The means by which Anglican liberty secures

personal liberty are threefold: the principle that every man's house is his castle, the prohibition of general warrants, and the habeas corpus act.

Every man's house is his castle. It is a principle evolved by the common law of the land itself, and is exhibited in a yet stronger light in the Latin version, which is, Domus sua enique est tutissimum refugium, and Nemo de domo sua extrahi debet, which led the great Chatham, when speaking on general warrants, to pronounce that passage with which now every English and American schoolboy has become familiar through his Reader. "Every man's house," he said, "is called his castle. Why? Because it is surrounded by a moat, or defended by a wall? No.

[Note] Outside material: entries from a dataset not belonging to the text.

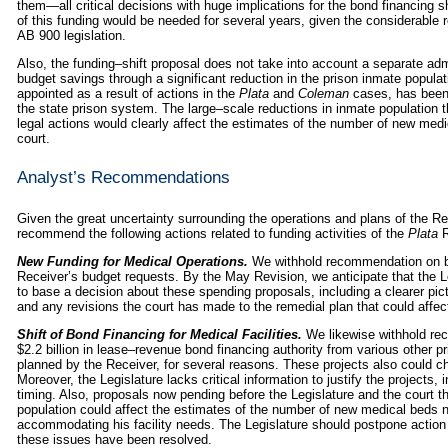
them—all critical decisions with huge implications for the bond financing s
of this funding would be needed for several years, given the considerable re
AB 900 legislation.
Also, the funding–shift proposal does not take into account a separate ad
budget savings through a significant reduction in the prison inmate populati
appointed as a result of actions in the
Plata
and
Coleman
cases, has been 
the state prison system. The large–scale reductions in inmate population tha
legal actions would clearly affect the estimates of the number of new med
court.
Analyst’s Recommendations
Given the great uncertainty surrounding the operations and plans of the Re
recommend the following actions related to funding activities of the
Plata
R
New Funding for Medical Operations.
We withhold recommendation on bo
Receiver’s budget requests. By the May Revision, we anticipate that the Le
to base a decision about these spending proposals, including a clearer pict
and any revisions the court has made to the remedial plan that could affec
Shift of Bond Financing for Medical Facilities.
We likewise withhold rec
$2.2 billion in lease–revenue bond financing authority from various other pr
planned by the Receiver, for several reasons. These projects also could c
Moreover, the Legislature lacks critical information to justify the projects, 
timing. Also, proposals now pending before the Legislature and the court th
population could affect the estimates of the number of new medical beds 
accommodating his facility needs. The Legislature should postpone action o
these issues have been resolved.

It may be a straw-built `hut; the wind may whistle around it, the rain may enter it, but the king cannot."

Accordingly, no man's house can be forcibly opened, or he or his goods be carried away after it has thus been forced, except in cases of felony, and then the sheriff must be furnished with a warrant, and take great care lest he commit a trespass. This principle is jealously insisted upon. It has been but recently decided in England, that although a house may have been unlawfully erected on a common, and every injured commoner may pull it down, he is nevertheless not justified in doing so if there are actually people in it.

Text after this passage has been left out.